Many animals respond to predation risk by altering their morphology, behavior, or life-history. We know a great deal about the cues prey respond to and the changes to prey that can be induced by predation risk, but less is known about how plastic responses to predators may be affected by separate plastic responses occurring earlier in life, particularly during the embryonic period. Embryos of a broad array of taxa can respond to egg- or larval-stage risks by altering hatching timing, which may alter the way organisms respond to future predators. Using the red-eyed treefrog (Agalychnis callidryas), a model for understanding the effects of plasticity across life-stages, we assessed how the combined effects of induced variation in the timing of embryo hatching and variation in the larval predator community impacted tadpole morphology, pigmentation and swimming performance. We found that A. callidryas tadpoles developed deeper tail muscles and fins and darker pigmentation in response to fish predators, either when alone or in diverse community with other predators. Tadpoles altered morphology much less so to dragonfly naiads or water bugs. Interestingly, morphological responses to predators were also affected by induced differences in hatching age, with early and late-hatched tadpoles exhibiting different allometric relationships between tail height and body length in different predator environments. Beyond induced morphological changes, fish predators often damaged tadpoles' tails without killing them (i.e., sublethal predation), but these tadpoles swam equally quickly to those with fully intact tails. This was due to the fact that tadpoles with more damaged tails increased tail beats to achieve equal swimming speed. This study demonstrates that plastic phenotypic responses to predation risk can be influenced by a complex combination of responses to both the embryo and larval environments, but also that prey performance can be highly resilient to sublethal predation.

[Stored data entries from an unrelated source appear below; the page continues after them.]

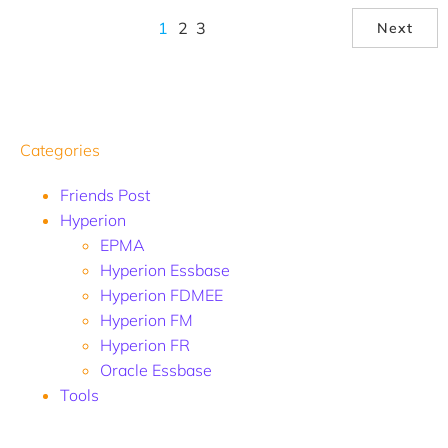
1
2
3
Next
Categories
Friends Post
Hyperion
EPMA
Hyperion Essbase
Hyperion FDMEE
Hyperion FM
Hyperion FR
Oracle Essbase
Tools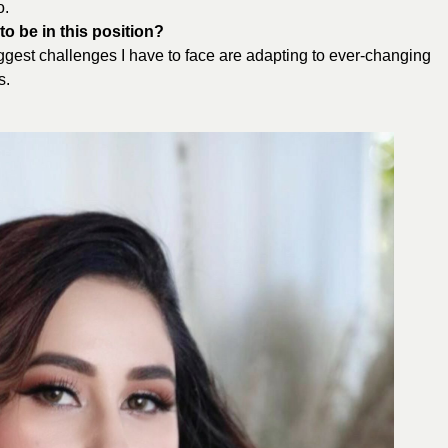
o.
o be in this position?
biggest challenges I have to face are adapting to ever-changing
s.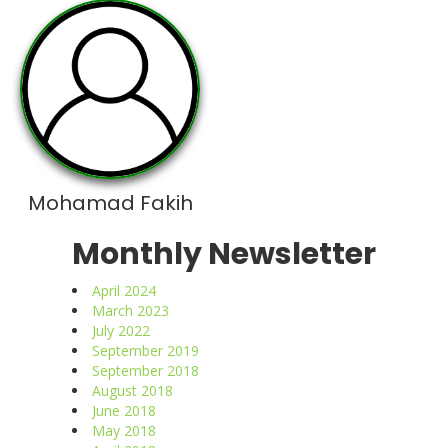
Mohamad Fakih
Monthly Newsletter
April 2024
March 2023
July 2022
September 2019
September 2018
August 2018
June 2018
May 2018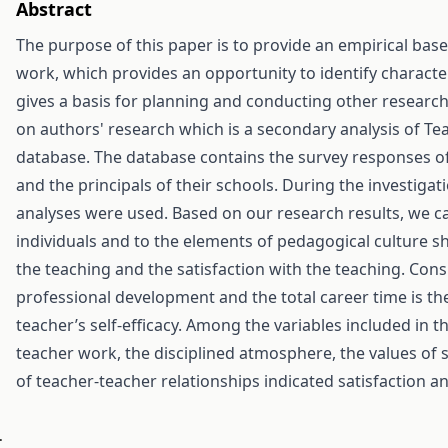
Abstract
The purpose of this paper is to provide an empirical ba
work, which provides an opportunity to identify character
gives a basis for planning and conducting other researc
on authors' research which is a secondary analysis of Te
database. The database contains the survey responses of
and the principals of their schools. During the investigatio
analyses were used. Based on our research results, we ca
individuals and to the elements of pedagogical culture sh
the teaching and the satisfaction with the teaching. Consi
professional development and the total career time is the 
teacher’s self-efficacy. Among the variables included in t
teacher work, the disciplined atmosphere, the values of s
of teacher-teacher relationships indicated satisfaction and
.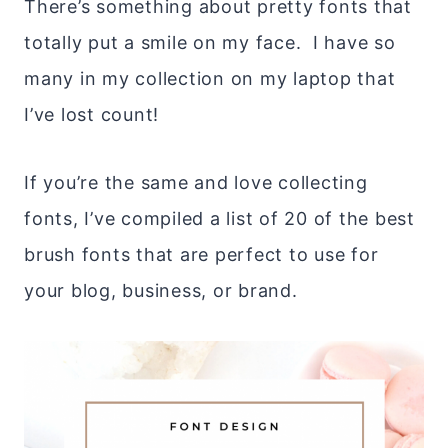
There’s something about pretty fonts that
totally put a smile on my face. I have so
many in my collection on my laptop that
I’ve lost count!
If you’re the same and love collecting
fonts, I’ve compiled a list of 20 of the best
brush fonts that are perfect to use for
your blog, business, or brand.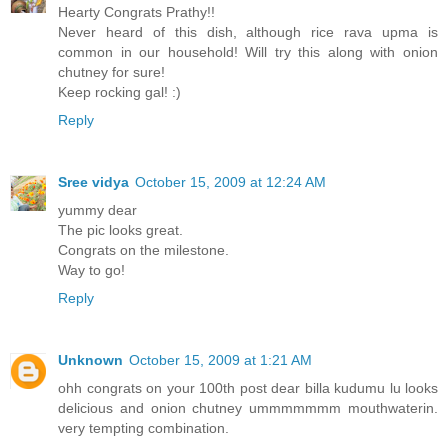
Hearty Congrats Prathy!!
Never heard of this dish, although rice rava upma is
common in our household! Will try this along with onion
chutney for sure!
Keep rocking gal! :)
Reply
Sree vidya
October 15, 2009 at 12:24 AM
yummy dear
The pic looks great.
Congrats on the milestone.
Way to go!
Reply
Unknown
October 15, 2009 at 1:21 AM
ohh congrats on your 100th post dear billa kudumu lu looks
delicious and onion chutney ummmmmmm mouthwaterin.
very tempting combination.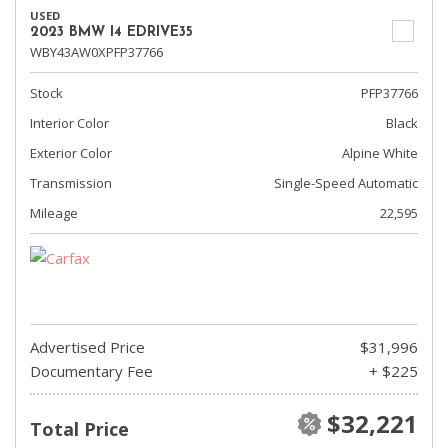
USED
2023 BMW I4 EDRIVE35
WBY43AW0XPFP37766
Stock
PFP37766
Interior Color
Black
Exterior Color
Alpine White
Transmission
Single-Speed Automatic
Mileage
22,595
Advertised Price
$31,996
Documentary Fee
+ $225
$32,221
Total Price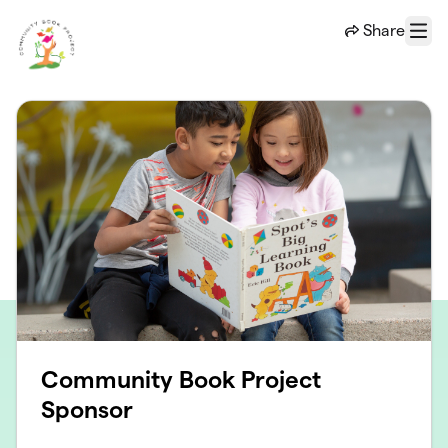
Skip to main content
Share
Menu
Community Book Project
Sponsor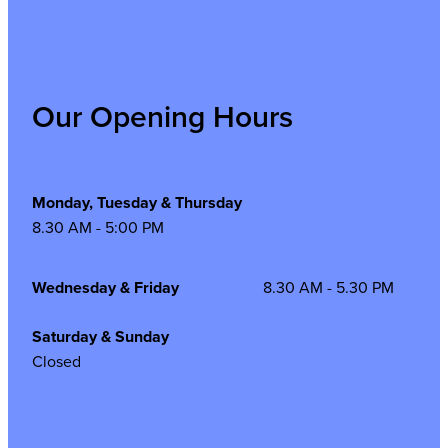
Our Opening Hours
Monday, Tuesday & Thursday
8.30 AM - 5:00 PM
Wednesday & Friday
8.30 AM - 5.30 PM
Saturday & Sunday
Closed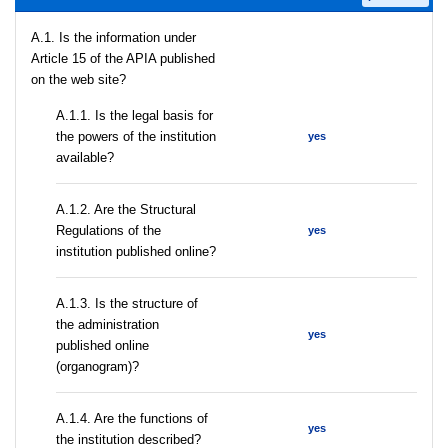
A.1. Is the information under
Article 15 of the APIA published
on the web site?
A.1.1. Is the legal basis for
the powers of the institution
yes
available?
A.1.2. Are the Structural
Regulations of the
yes
institution published online?
A.1.3. Is the structure of
the administration
yes
published online
(organogram)?
A.1.4. Are the functions of
yes
the institution described?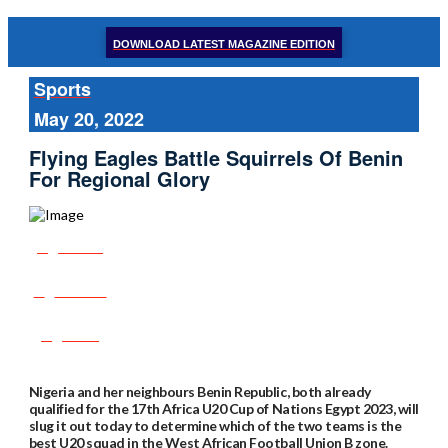
DOWNLOAD LATEST MAGAZINE EDITION
Sports
May 20, 2022
Flying Eagles Battle Squirrels Of Benin
For Regional Glory
Share
Tweet
Post
Nigeria and her neighbours Benin Republic, both already
qualified for the 17th Africa U20 Cup of Nations Egypt 2023, will
slug it out today to determine which of the two teams is the
best U20 squad in the West African Football Union B zone.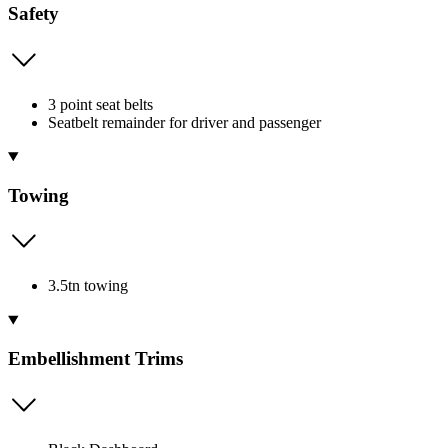
Safety
3 point seat belts
Seatbelt remainder for driver and passenger
Towing
3.5tn towing
Embellishment Trims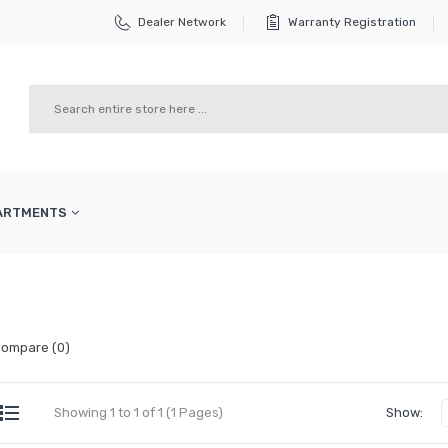
Dealer Network
Warranty Registration
PARTMENTS
Compare (0)
Showing 1 to 1 of 1 (1 Pages)
Show: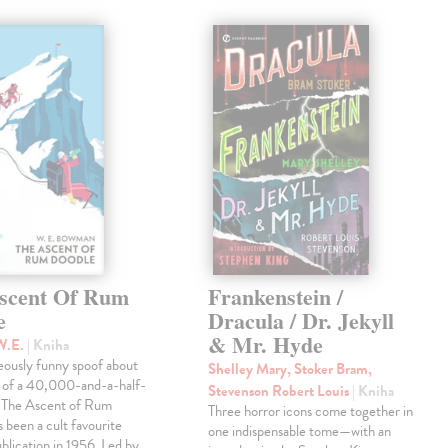
scent Of Rum
Frankenstein /
e
Dracula / Dr. Jekyll
& Mr. Hyde
W.E.
| Kniha
eously funny spoof about
Shelley Mary, Stoker Bram,
t of a 40,000-and-a-half-
Stevenson Robert Louis
| Kniha
, The Ascent of Rum
Three horror icons come together in
 been a cult favourite
one indispensable tome—with an
ublication in 1956. Led by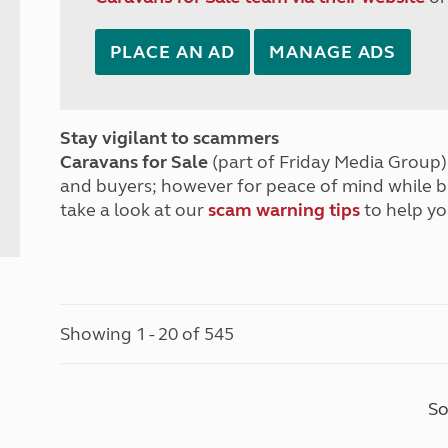
PLACE AN AD
MANAGE ADS
Stay vigilant to scammers
Caravans for Sale
(part of Friday Media Group) 
and buyers; however for peace of mind while 
take a look at our
scam warning tips
to help yo
Showing 1 - 20 of 545
So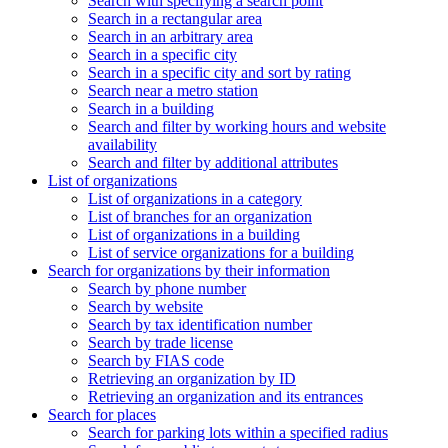
Search with specifying a search point
Search in a rectangular area
Search in an arbitrary area
Search in a specific city
Search in a specific city and sort by rating
Search near a metro station
Search in a building
Search and filter by working hours and website
availability
Search and filter by additional attributes
List of organizations
List of organizations in a category
List of branches for an organization
List of organizations in a building
List of service organizations for a building
Search for organizations by their information
Search by phone number
Search by website
Search by tax identification number
Search by trade license
Search by FIAS code
Retrieving an organization by ID
Retrieving an organization and its entrances
Search for places
Search for parking lots within a specified radius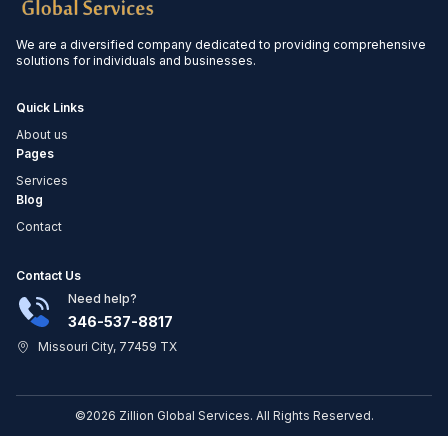
We are a diversified company dedicated to providing comprehensive
solutions for individuals and businesses.
Quick Links
About us
Pages
Services
Blog
Contact
Contact Us
Need help?
346-537-8817
Missouri City, 77459 TX
©2026 Zillion Global Services. All Rights Reserved.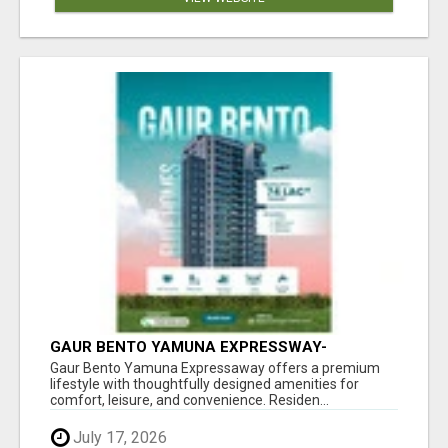
GAUR BENTO YAMUNA EXPRESSWAY-
LUXURIOUS AMENITIES
Gaur Bento Yamuna Expressaway offers a premium
lifestyle with thoughtfully designed amenities for
comfort, leisure, and convenience. Residen...
July 17, 2026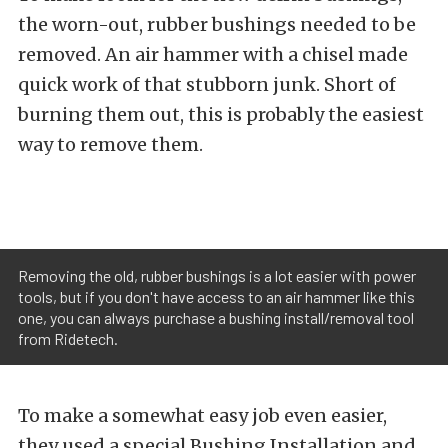
the worn-out, rubber bushings needed to be
removed. An air hammer with a chisel made
quick work of that stubborn junk. Short of
burning them out, this is probably the easiest
way to remove them.
Removing the old, rubber bushings is a lot easier with power
tools, but if you don't have access to an air hammer like this
one, you can always purchase a bushing install/removal tool
from Ridetech.
To make a somewhat easy job even easier,
they used
a special Bushing Installation and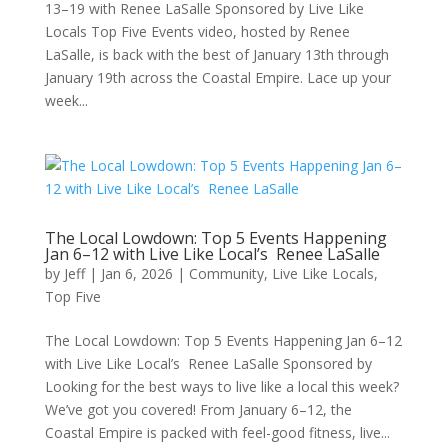
13–19 with Renee LaSalle Sponsored by Live Like
Locals Top Five Events video, hosted by Renee
LaSalle, is back with the best of January 13th through
January 19th across the Coastal Empire. Lace up your
week...
The Local Lowdown: Top 5 Events Happening
Jan 6–12 with Live Like Local’s Renee LaSalle
by
Jeff
|
Jan 6, 2026
|
Community
,
Live Like Locals
,
Top Five
The Local Lowdown: Top 5 Events Happening Jan 6–12
with Live Like Local’s Renee LaSalle Sponsored by
Looking for the best ways to live like a local this week?
We’ve got you covered! From January 6–12, the
Coastal Empire is packed with feel-good fitness, live...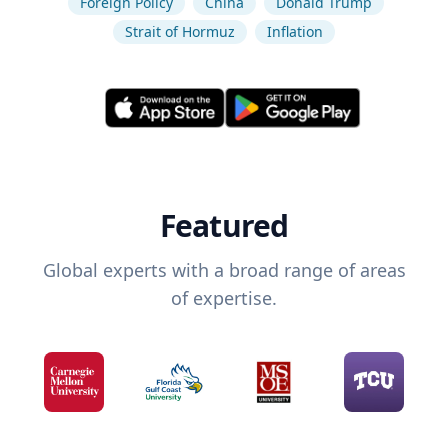
Foreign Policy
China
Donald Trump
Strait of Hormuz
Inflation
Featured
Global experts with a broad range of areas
of expertise.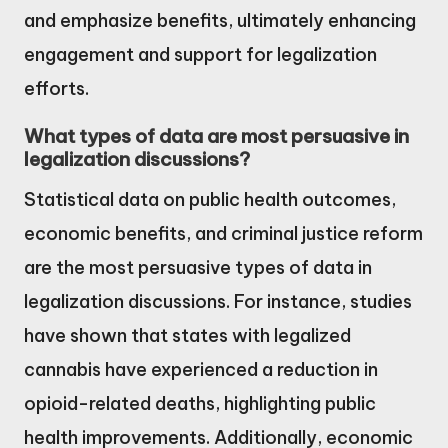
and emphasize benefits, ultimately enhancing
engagement and support for legalization
efforts.
What types of data are most persuasive in
legalization discussions?
Statistical data on public health outcomes,
economic benefits, and criminal justice reform
are the most persuasive types of data in
legalization discussions. For instance, studies
have shown that states with legalized
cannabis have experienced a reduction in
opioid-related deaths, highlighting public
health improvements. Additionally, economic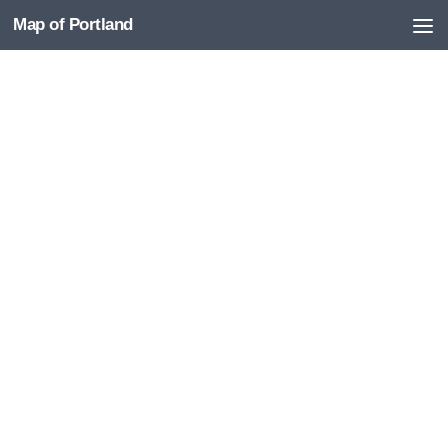
Map of Portland
Skip to content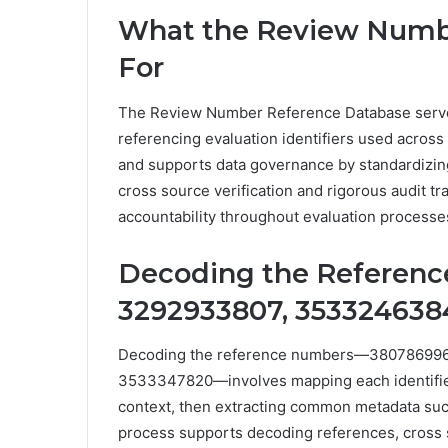
What the Review Numbe
For
The Review Number Reference Database serves 
referencing evaluation identifiers used across 
and supports data governance by standardizing
cross source verification and rigorous audit trai
accountability throughout evaluation processe
Decoding the Referenc
3292933807, 353324638
Decoding the reference numbers—38078699
3533347820—involves mapping each identifier t
context, then extracting common metadata such
process supports decoding references, cross 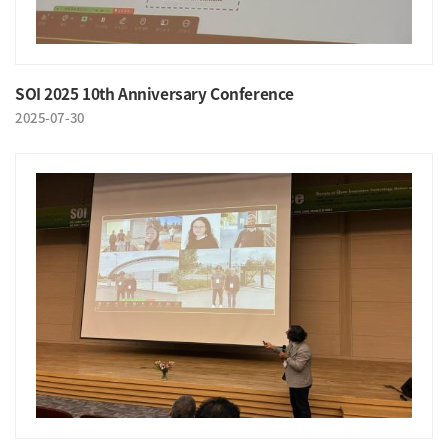
SOI 2025 10th Anniversary Conference
2025-07-30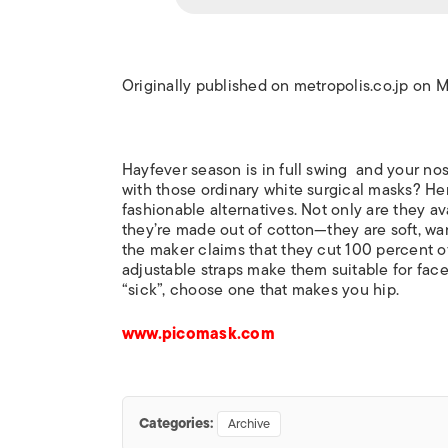
Originally published on metropolis.co.jp on 
Hayfever season is in full swing and your nose
with those ordinary white surgical masks? Her
fashionable alternatives. Not only are they av
they’re made out of cotton—they are soft, wa
the maker claims that they cut 100 percent of
adjustable straps make them suitable for face
“sick”, choose one that makes you hip.
www.picomask.com
Categories:
Archive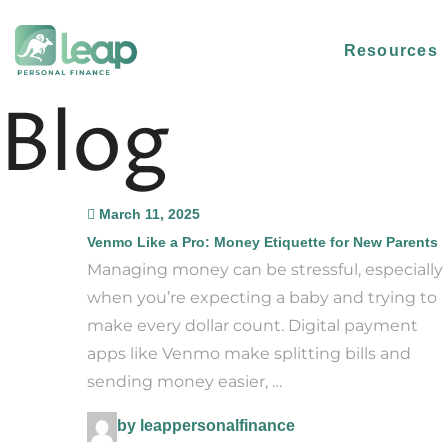
Resources
Blog
March 11, 2025
Venmo Like a Pro: Money Etiquette for New Parents
Managing money can be stressful, especially
when you’re expecting a baby and trying to
make every dollar count. Digital payment
apps like Venmo make splitting bills and
sending money easier, …
by leappersonalfinance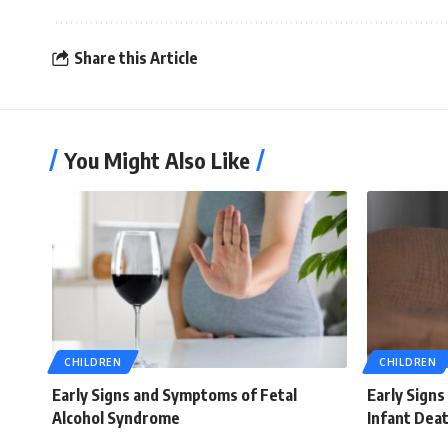
Share this Article
You Might Also Like
CHILDREN
CHILDREN
Early Signs and Symptoms of Fetal
Early Sign
Alcohol Syndrome
Infant Dea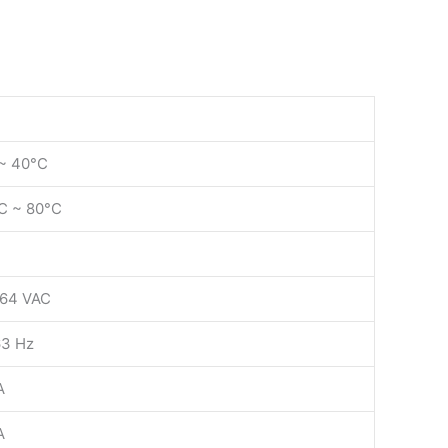
~ 40°C
C ~ 80°C
64 VAC
3 Hz
A
A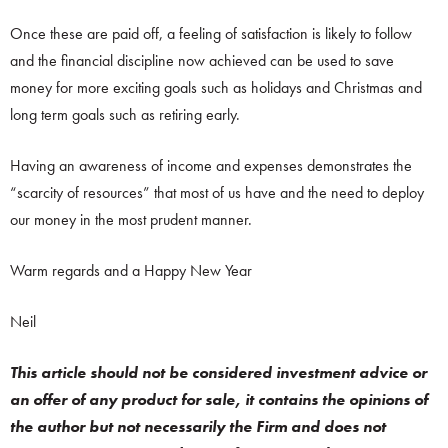
Once these are paid off, a feeling of satisfaction is likely to follow
and the financial discipline now achieved can be used to save
money for more exciting goals such as holidays and Christmas and
long term goals such as retiring early.
Having an awareness of income and expenses demonstrates the
“scarcity of resources” that most of us have and the need to deploy
our money in the most prudent manner.
Warm regards and a Happy New Year
Neil
This article should not be considered investment advice or
an offer of any product for sale, it contains the opinions of
the author but not necessarily the Firm and does not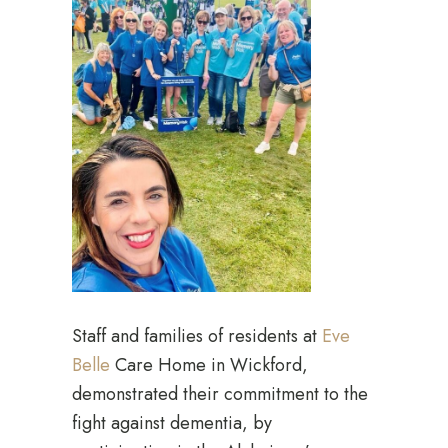
Staff and families of residents at
Eve
Belle
Care Home in Wickford,
demonstrated their commitment to the
fight against dementia, by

许多动物通过改变其形态、行为或生活史来应对捕食风险。我们对猎物所响应的线索以及捕食风险可能引发的猎物变化了解很多,但对于对捕食者的可塑性反应如何受到生命早期(尤其是胚胎期)发生的单独可塑性反应的影响却知之甚少。众多分类群的胚胎可以通过改变孵化时间来应对卵期或幼虫期的风险,这可能会改变生物体对未来捕食者的反应方式。利用红眼树蛙(红眼睛树蛙)这一用于理解跨生命阶段可塑性影响的模型,我们评估了胚胎孵化时间的诱导变化和幼虫捕食者群落变化的综合影响如何影响蝌蚪的形态、色素沉着和游泳性能。我们发现,无论是单独存在还是与其他捕食者共同存在于多样化群落中,红眼睛树蛙蝌蚪都会因鱼类捕食者而发育出更深的尾肌和鳍以及更暗的色素沉着。蝌蚪对豆娘幼虫或水蝽的形态改变要小得多。有趣的是,对捕食者的形态反应也受到孵化年龄诱导差异的影响,早期和晚期孵化的蝌蚪在不同的捕食者环境中,尾高与体长之间呈现出不同的异速生长关系。除了诱导的形态变化外,鱼类捕食者经常会在不杀死蝌蚪的情况下损伤它们的尾巴(即亚致死捕食),但这些蝌蚪游泳速度与尾巴完全完整的蝌蚪一样快。这是因为尾巴受损更严重的蝌蚪会增加尾部摆动次数以达到相同的游泳速度。这项研究表明,对捕食风险的可塑性表型反应可能受到对胚胎和幼虫环境反应的复杂组合的影响,而且猎物的表现对亚致死捕食具有高度的恢复力。